Dataset entries below:

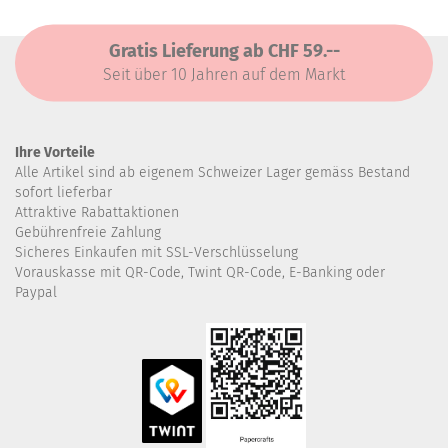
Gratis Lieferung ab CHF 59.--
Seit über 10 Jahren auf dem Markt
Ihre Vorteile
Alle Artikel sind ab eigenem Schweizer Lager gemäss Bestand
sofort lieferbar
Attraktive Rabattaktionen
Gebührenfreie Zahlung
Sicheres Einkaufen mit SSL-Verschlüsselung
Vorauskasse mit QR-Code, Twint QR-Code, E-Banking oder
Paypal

End of Dataset entries.
Dataset entries below:

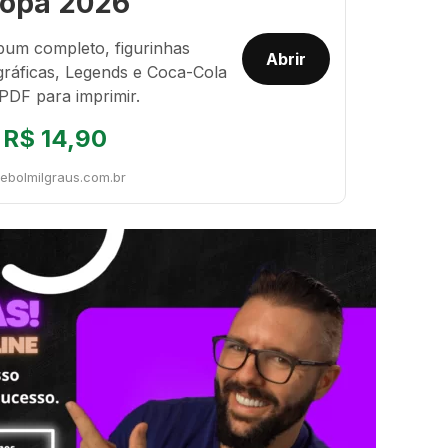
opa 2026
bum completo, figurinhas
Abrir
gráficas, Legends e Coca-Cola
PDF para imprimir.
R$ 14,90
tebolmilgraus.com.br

End of Dataset entries.

> Problem description: Here the output must be the lines above from the line with "Gratis Lieferung ab" to the line with "Sicheres Einkaufen mit SSL-Verschlüsselung", both included, duplicated word for word and nothing else.

> Problem solution:
Gratis Lieferung ab CHF 59.--
Seit über 10 Jahren auf dem Markt
Ihre Vorteile
Alle Artikel sind ab eigenem Schweizer Lager gemäss Bestand
sofort lieferbar
Attraktive Rabattaktionen
Gebührenfreie Zahlung
Sicheres Einkaufen mit SSL-Verschlüsselung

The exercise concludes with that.